The implementation uses the Linux AIO (libaio) interface directly via io_submit and io_getevents system calls, with O_DIRECT file access to bypass the kernel page cache for predictable I/O performance. It supports both single-submit mode (one iocb per io_submit call) and block-submit mode (multiple iocbs in a single call). Performance statistics including submit latency, completion latency, end-to-end throughput, and transfer rate in GB/s are collected and reported.

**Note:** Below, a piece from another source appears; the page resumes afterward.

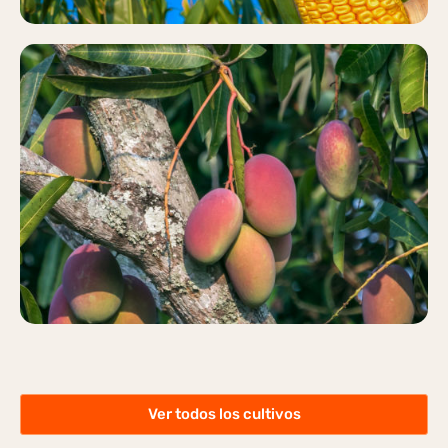
MANGO
Más información
Ver todos los cultivos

Utility functions for file operations (open_file, regular_read) and validation (validate_aio_operation) are also provided to support testing and correctness verification.
Usage
This module is a vendored dependency within the FlexLLMGen benchmark infrastructure. It provides the low-level I/O primitives that enable DeepSpeed's NVMe tensor swapping, which FlexLLMGen benchmarks against as a baseline for its own offloading implementation.
Code Reference
Source Location
- Repository: FMInference_FlexLLMGen
- File: benchmark/third_party/DeepSpeed/csrc/aio/common/deepspeed_aio_common.cpp
- Lines: 1-333
Signature
// Sequential AIO operation: submits I/O in batches, waits for each batch
void do_aio_operation_sequential(const bool read_op,
std::unique_ptr<aio_context>& aio_ctxt,
std::unique_ptr<io_xfer_ctxt>& xfer_ctxt,
deepspeed_aio_config_t* config,
deepspeed_aio_perf_t* perf);
// Overlapped AIO operation: pipelines submissions and completions
void do_aio_operation_overlap(const bool read_op,
std::unique_ptr<aio_context>& aio_ctxt,
std::unique_ptr<io_xfer_ctxt>& xfer_ctxt,
deepspeed_aio_config_t* config,
deepspeed_aio_perf_t* perf);
// File utilities
int open_file(const char* filename, const bool read_op);
int regular_read(const char* filename, std::vector<char>& buffer);
bool validate_aio_operation(const bool read_op, const char* filename,
void* aio_buffer, const long long int num_bytes);
void report_file_error(const char* filename, const std::string file_op,
const int error_code);
Import
#include "deepspeed_aio_common.h"
I/O Contract
Inputs
| Name | Type | Required | Description |
|---|---|---|---|
| read_op | bool | Yes | True for read operations, false for write operations |
| aio_ctxt | unique_ptr<aio_context> | Yes | AIO context holding the Linux io_context_t, iocb array, io_events, block size, and queue depth |
| xfer_ctxt | unique_ptr<io_xfer_ctxt> | Yes | Transfer context specifying the memory buffer, file descriptor, and number of bytes |
| config | deepspeed_aio_config_t* | Yes | Configuration with single_submit flag and other AIO parameters |
| perf | deepspeed_aio_perf_t* | No | Optional performance output structure for latency and throughput metrics |
Outputs
| Name | Type | Description |
|---|---|---|
| perf->_submit | deepspeed_aio_latency_t | Min/max/avg submit latency in microseconds |
| perf->_complete | deepspeed_aio_latency_t | Min/max/avg completion latency in microseconds |
| perf->_e2e_usec | double | End-to-end operation time in microseconds |
| perf->_e2e_rate_GB | double | End-to-end transfer rate in GB/s |
Usage Examples
// Example: Sequential read from NVMe
auto aio_ctxt = std::make_unique<aio_context>(block_size, queue_depth);
auto xfer_ctxt = std::make_unique<io_xfer_ctxt>(fd, buffer, num_bytes);
deepspeed_aio_config_t config;
config._single_submit = false;
deepspeed_aio_perf_t perf;
do_aio_operation_sequential(/*read_op=*/true, aio_ctxt, xfer_ctxt, &config, &perf);
printf("Transfer rate: %.2f GB/s, Latency: %.2f usec\n",
perf._e2e_rate_GB, perf._e2e_usec);